Vitamin D status in individuals is not necessarily stable over time. Only a few studies have evaluated repeated measures of 25OHD in individuals at intervals ranging from 1 to 14 years. The results show moderate stability, with higher correlation coefficients for short intervals of 1 to 3 years (0.66–0.75)[13,14] than for longer intervals such as 5 years (0.61) or 14 years (0.39–0.52).[15,16] There have been no previous studies examining changes in vitamin D status and changes in BMD in large cohorts, and the influence of variation in serum 25OHD levels over time on age-related bone loss is uncertain. Therefore, studies with more than one measure of 25OHD will advance understanding of the relationship between vitamin D and skeletal health, and also aid interpretation of previous studies in which 25OHD was measured only at baseline.

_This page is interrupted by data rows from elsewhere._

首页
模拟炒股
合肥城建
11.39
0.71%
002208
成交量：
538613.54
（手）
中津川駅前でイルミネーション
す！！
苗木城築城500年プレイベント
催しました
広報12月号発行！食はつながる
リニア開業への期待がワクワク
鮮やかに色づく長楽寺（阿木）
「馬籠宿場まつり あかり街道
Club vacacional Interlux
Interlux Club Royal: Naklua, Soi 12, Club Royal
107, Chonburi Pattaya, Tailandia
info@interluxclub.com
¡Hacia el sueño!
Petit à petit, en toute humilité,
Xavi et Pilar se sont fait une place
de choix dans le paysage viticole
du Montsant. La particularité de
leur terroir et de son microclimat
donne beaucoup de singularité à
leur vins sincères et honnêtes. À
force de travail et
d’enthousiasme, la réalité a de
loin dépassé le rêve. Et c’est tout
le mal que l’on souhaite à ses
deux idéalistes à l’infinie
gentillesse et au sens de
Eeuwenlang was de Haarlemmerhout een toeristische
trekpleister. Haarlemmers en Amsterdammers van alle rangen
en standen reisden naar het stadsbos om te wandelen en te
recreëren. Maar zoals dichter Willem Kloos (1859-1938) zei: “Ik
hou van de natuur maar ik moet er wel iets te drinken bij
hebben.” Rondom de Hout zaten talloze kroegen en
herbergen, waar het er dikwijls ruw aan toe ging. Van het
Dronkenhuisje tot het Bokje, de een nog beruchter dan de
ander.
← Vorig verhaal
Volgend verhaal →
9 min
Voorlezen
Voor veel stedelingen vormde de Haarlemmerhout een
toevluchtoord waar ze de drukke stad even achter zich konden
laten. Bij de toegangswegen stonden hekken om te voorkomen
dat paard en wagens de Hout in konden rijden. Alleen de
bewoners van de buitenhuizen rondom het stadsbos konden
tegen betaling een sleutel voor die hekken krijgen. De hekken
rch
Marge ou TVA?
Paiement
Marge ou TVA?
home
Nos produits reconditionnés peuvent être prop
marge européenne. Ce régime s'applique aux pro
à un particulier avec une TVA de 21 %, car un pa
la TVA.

In the Busselton Healthy Ageing Study, a cohort study of a representative middle-aged population in Western Australia, serum 25OHD and DXA BMD were assessed in participants at baseline and after ~6 years. The aims of this study were to evaluate: (1) stability of vitamin D status over a 6-year period; (2) predictors of change in serum 25OHD; and (3) associations between changes in 25OHD and changes in BMD.